(Requirement):
In the entries that follow, the lines from the one with "Проверка остроты зрения. Таблица" through the one with "Очки водителя" are the ones to write out, exactly and with both ends included. Nothing else should appear.

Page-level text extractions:
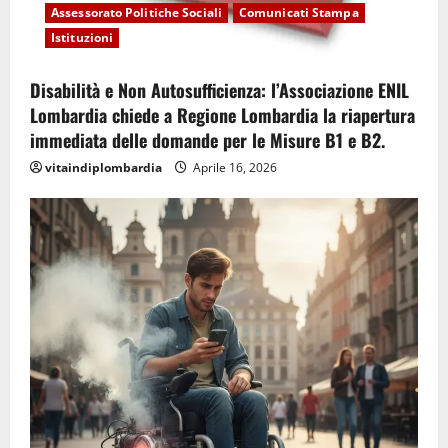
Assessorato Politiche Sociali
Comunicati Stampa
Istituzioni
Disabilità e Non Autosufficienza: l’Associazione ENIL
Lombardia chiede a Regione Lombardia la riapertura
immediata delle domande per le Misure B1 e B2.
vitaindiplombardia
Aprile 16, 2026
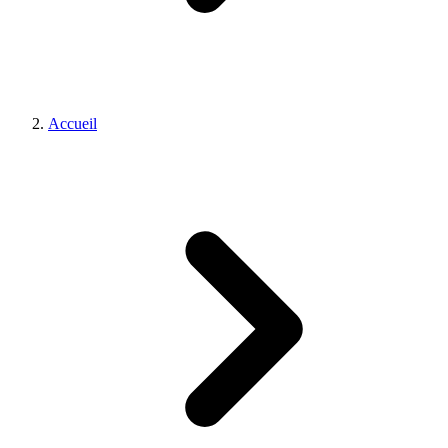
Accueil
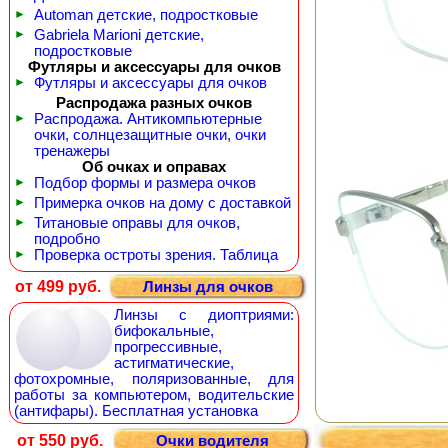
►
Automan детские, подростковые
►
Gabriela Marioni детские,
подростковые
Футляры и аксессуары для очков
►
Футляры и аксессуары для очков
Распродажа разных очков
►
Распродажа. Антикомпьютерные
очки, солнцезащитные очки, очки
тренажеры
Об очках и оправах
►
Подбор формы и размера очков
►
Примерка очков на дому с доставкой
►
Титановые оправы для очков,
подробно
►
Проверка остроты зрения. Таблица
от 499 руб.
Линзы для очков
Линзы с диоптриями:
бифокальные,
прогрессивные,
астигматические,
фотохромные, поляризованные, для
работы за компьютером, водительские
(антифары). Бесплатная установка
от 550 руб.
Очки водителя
--
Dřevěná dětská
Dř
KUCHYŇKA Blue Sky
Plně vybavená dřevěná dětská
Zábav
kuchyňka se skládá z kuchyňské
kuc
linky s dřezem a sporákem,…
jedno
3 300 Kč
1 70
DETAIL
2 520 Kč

(Answer to the exercise):
Проверка остроты зрения. Таблица
от 499 руб.
Линзы для очков
Линзы с диоптриями:
бифокальные,
прогрессивные,
астигматические,
фотохромные, поляризованные, для
работы за компьютером, водительские
(антифары). Бесплатная установка
от 550 руб.
Очки водителя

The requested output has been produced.